§ Problem to solve
The data follows this line. Copy verbatim the line with "Telefon/WhatsApp" and each line after it to the end.

§ Information
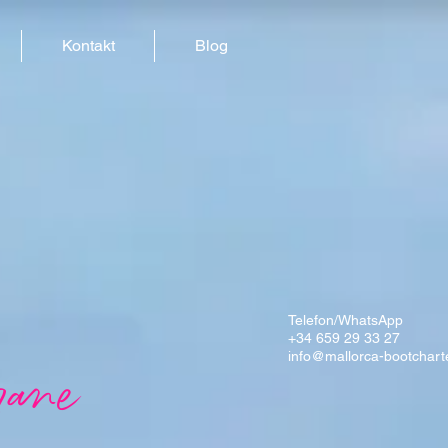
Kontakt
Blog
Telefon/WhatsApp
+34 659 29 33 27
info@mallorca-bootchart
rane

§ Problem solution
Telefon/WhatsApp
+34 659 29 33 27
info@mallorca-bootchart
rane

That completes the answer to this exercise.